Apple's car was first rumored back in 2015 with the launch of Project Titan. Those rumors soon became reality as Apple CEO Tim Cook confirmed his company was developing autonomous tech for use in cars. Several partnerships have been formed between automotive manufacturers and tech giants over the years. The names of Apple's collaborators include Volkswagen, while Cook has reportedly courted Nissan, Hyundai-Kia, McLaren, and Chinese electric vehicle manufacturer BYD, according to the Financial Times.

However, it has not been smooth sailing for the Project Titan team. Apple laid off around 200 employees working on the project in 2019 as part of a restructuring. Key figures have also jumped ship to other major companies. Head self-driving engineer Joe Bass left for Meta, while Doug Field — who was also working on the project — decided to jump ship and join Ford. The project was also on the verge of cancelation a number of times, which means its latest struggles could turn out to be the final nail in the coffin for Apple's autonomous driving project. Now news has emerged about the autonomous car's driving abilities. If true, far from being road-ready, Apple's driving AI might actually be a bit dangerous in its present iteration.
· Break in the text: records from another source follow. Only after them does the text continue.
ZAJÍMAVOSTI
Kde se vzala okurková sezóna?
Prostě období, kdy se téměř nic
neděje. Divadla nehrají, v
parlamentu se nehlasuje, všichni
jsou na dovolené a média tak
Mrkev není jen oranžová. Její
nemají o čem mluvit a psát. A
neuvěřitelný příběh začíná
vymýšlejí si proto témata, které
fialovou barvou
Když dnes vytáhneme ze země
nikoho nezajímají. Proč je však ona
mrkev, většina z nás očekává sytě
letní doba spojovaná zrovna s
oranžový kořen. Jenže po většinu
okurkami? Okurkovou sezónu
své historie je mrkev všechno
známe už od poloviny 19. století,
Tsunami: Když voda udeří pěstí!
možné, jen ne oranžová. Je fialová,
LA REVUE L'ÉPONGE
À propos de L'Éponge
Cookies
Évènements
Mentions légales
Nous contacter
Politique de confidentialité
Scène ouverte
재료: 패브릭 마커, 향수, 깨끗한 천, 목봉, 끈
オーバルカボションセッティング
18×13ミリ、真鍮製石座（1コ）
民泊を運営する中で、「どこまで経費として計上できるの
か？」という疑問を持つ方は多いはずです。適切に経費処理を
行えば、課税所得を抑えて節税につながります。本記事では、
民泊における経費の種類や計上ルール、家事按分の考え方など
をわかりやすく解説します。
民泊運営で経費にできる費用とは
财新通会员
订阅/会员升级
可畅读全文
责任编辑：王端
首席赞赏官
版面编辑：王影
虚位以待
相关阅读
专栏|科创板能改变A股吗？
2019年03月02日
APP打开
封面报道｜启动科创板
Why Apple's self-driving car is different

Apple has a history of doing things differently, and its approach to the self-driving car is no different. While Tesla, Mercedes, and BMW all aim to add self-driving features to what you may recognize as a standard road car, Apple's proposed product may not be what you expect a vehicle to look like. If rumors are to be believed, Apple's fully-autonomous self-driving car will not feature any windows. Instead of watching the actual world roll by as they're chauffeured to their destinations, Apple Car passengers could be looking at a virtual one. The company has filed a patent for a "VR system for use in autonomous vehicles with no windows," and it's easy to speculate where the technology for that patent may end up. The batch of patents the VR system was in also included a display for a VR headset designed to "eliminate accommodation-convergence mismatch problems like headaches, nausea, and eyestrain." VR sickness and travel sickness have very similar root causes, so there is a possibility of Apple removing passengers' views of the outside world in an attempt to increase travel comfort.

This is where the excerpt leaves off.